By Drew Spitzer, June 24, 2015

How I cleaned thousands of sales leads before lunch for about $300

It’s my first week at CrowdFlower and my excitement is higher than it’s ever been. Not only is the company full to the brim with incredibly talented people, but those talented people are actually really fun to work with [ed note: he means me]. However, I noticed a problem in my first week as our Lead Sales Development Rep that I know a lot of my peers come across at their companies: Salesforce data.

It’s not that Salesforce gives you bad data per se, but rather that it can incredibly noisy and, therefore, not-all-that-useful. There are dupes and incorrect emails everywhere and there are tens of thousands of them. Before dumping a bunch of new leads in there, I needed to know what was actually worth keeping and what was, essentially, a waste of space. How do you clean a database that large without spending weeks on it? Turns out I work at a place that does this exact sort of thing; I decided to use CrowdFlower.

Here’s how I went about cleaning up my lead data in SFDC

First off, I had to define what exactly would constitute a clean lead database. I set my criteria pretty high level: I only wanted leads that have valid email domains, company or account names, and some activity history. That was pretty straight forward. In order to get this I needed to eliminate leads with no or a bad company/account names, have “bad” email domains (gmail, yahoo, etc), and have no activity history.

I did some of the basic cleaning I could do myself by downloading Salesforce leads and deduping, searching for @gmail or @hotmail type addresses, which was a good start. But I needed to do more. I knew there were emails in there from defunct domains or without company names or a dozen other problem areas. I could’ve done that myself, but that meant going through line by line and reading each company name and domain and Googling anything I didn’t recognize. Not only would that have been time consuming and expensive, but doing it by myself would have been, frankly, exhausting. Thankfully, I work at a place that distributes this exact kind of work to contributors across the world. Funny how that works out, right?

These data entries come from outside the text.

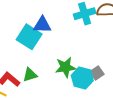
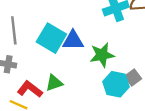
blue triangle: (42, 25) -> (73, 40), moved
green star: (65, 67) -> (102, 55), moved

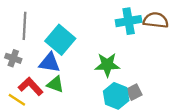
blue triangle: (73, 40) -> (50, 63), moved
green triangle: (54, 83) -> (55, 84), turned 30

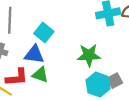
cyan square: (60, 40) -> (44, 32), size x0.7
red L-shape: (31, 86) -> (17, 77), turned 130

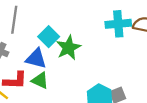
green star: (89, 55) -> (68, 48), moved, turned -30

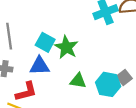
green triangle: (40, 80) -> (78, 81), moved

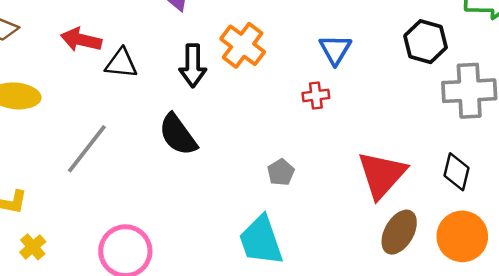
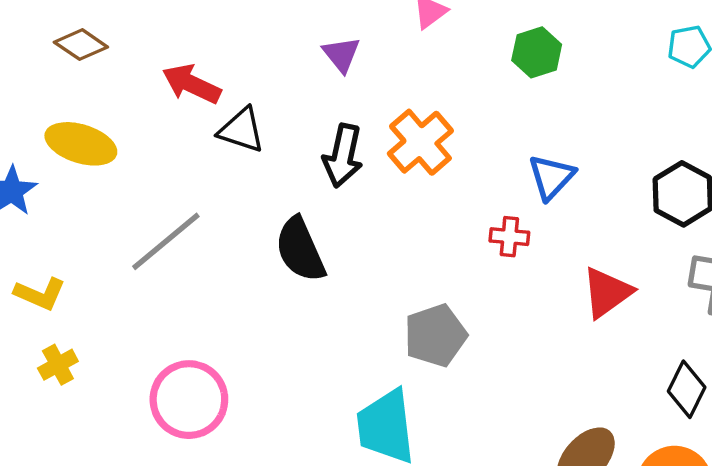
gray pentagon: (281, 172) -> (435, 335), size x1.6
red triangle: (382, 175) -> (607, 292), moved, size x0.7

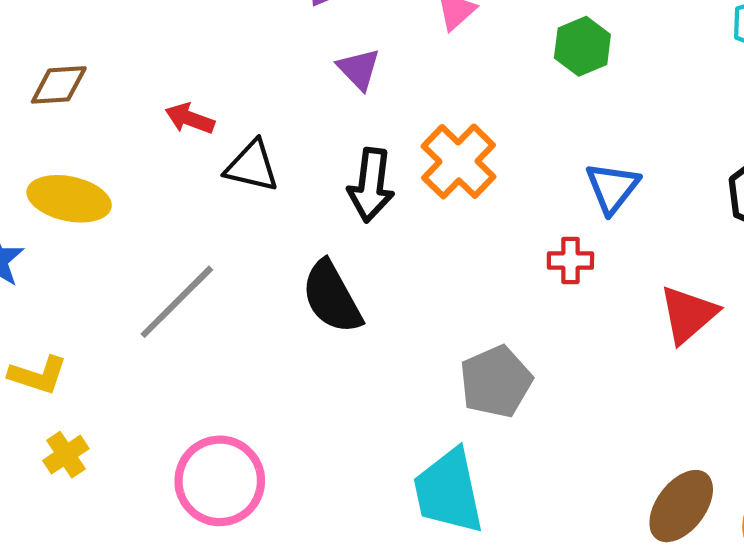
brown diamond: (81, 45) -> (59, 85), turned -33
red arrow: (191, 84) -> (190, 119), size x0.7

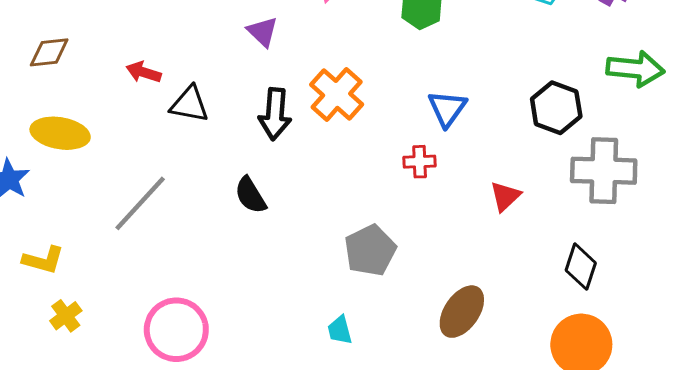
black semicircle: (332, 297) -> (250, 195), size x0.7
red triangle: (688, 314) -> (505, 196), size x0.7
cyan trapezoid: (448, 491) -> (340, 330), size x0.5
brown ellipse: (681, 506) -> (462, 312), moved

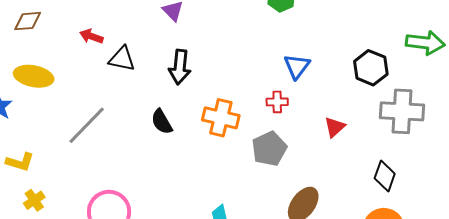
orange cross: (337, 94) -> (221, 118), moved, turned -30
gray pentagon: (370, 250) -> (269, 149), moved

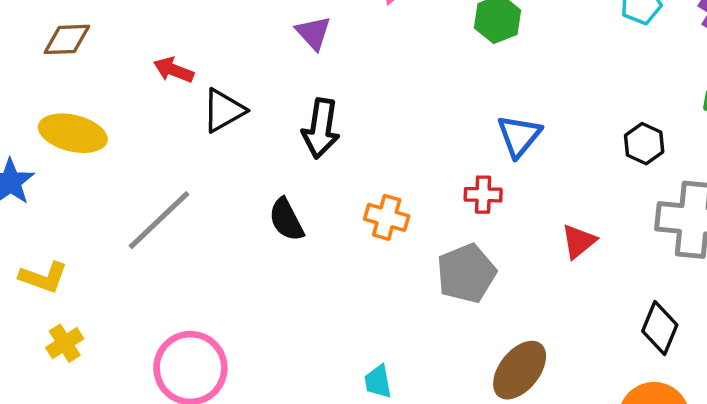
black triangle: (122, 59) -> (224, 110), turned -44
black hexagon: (371, 68) -> (644, 144), size x0.7
orange cross: (221, 118) -> (387, 217), size x0.7

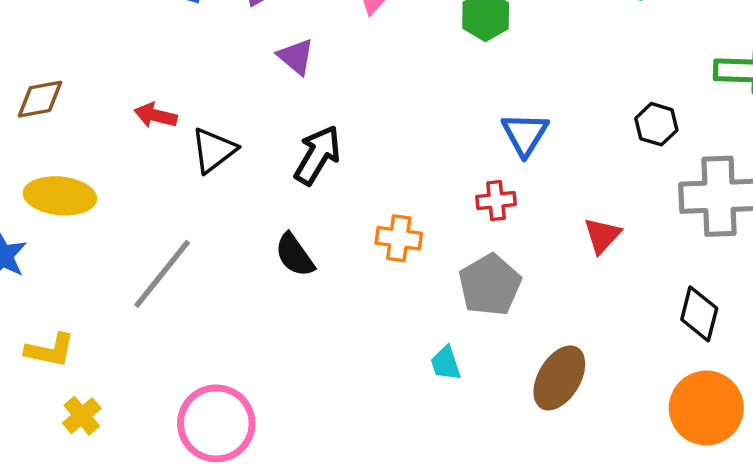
black arrow: (321, 128) -> (318, 155), turned -150
cyan trapezoid: (378, 382) -> (446, 363), moved

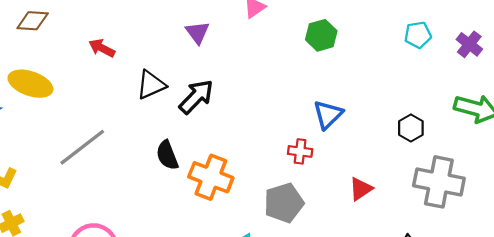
black triangle: (214, 150) -> (151, 85), moved
orange cross: (399, 238) -> (211, 177), moved, size x1.5

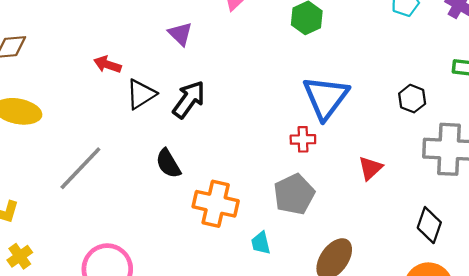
red arrow: (102, 48) -> (107, 64), moved
blue triangle: (328, 115) -> (326, 98), size x1.5
orange cross: (211, 177) -> (216, 204), moved

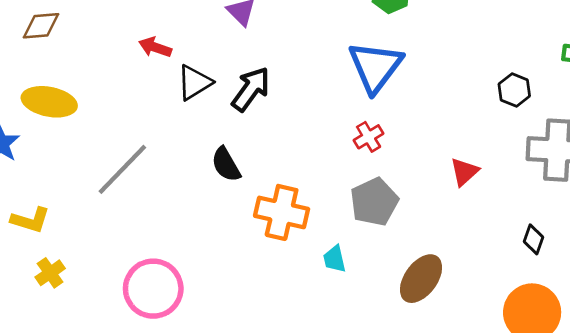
blue triangle: (326, 98) -> (375, 67), moved
red cross: (303, 139) -> (369, 137), moved, turned -30
black diamond: (429, 225) -> (533, 239), size x0.7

So I uploaded my remaining leads as a csv (a.k.a. my source data). Then I built out my job parameters, wrote instructions so the leads would be cleaned to my liking, entered 50 test questions to ensure quality of work, and launched it. Right off the bat, dozens of contributors poured into my job. Flash forward two hours and I had a cleaned leads database, with thousands of noisy, bad leads removed from my and my team’s workloads.

Not only was the whole process only three hours long, but I did it on a Friday on the side. I cleaned thousands upon thousands of leads, removing the nearly 40% of them that weren’t up to snuff. In other words, that’s thousands of leads I don’t have to chase down and my sales team doesn’t need to worry about. Additionally, we now have a process to execute every 6 months to maintain a tight, clean CRM. I spent an hour and a half prepping, 2 hours of passive monitoring, and $300ish doing what every sales org complains about every week. Which, frankly, just made my job a whole lot easier.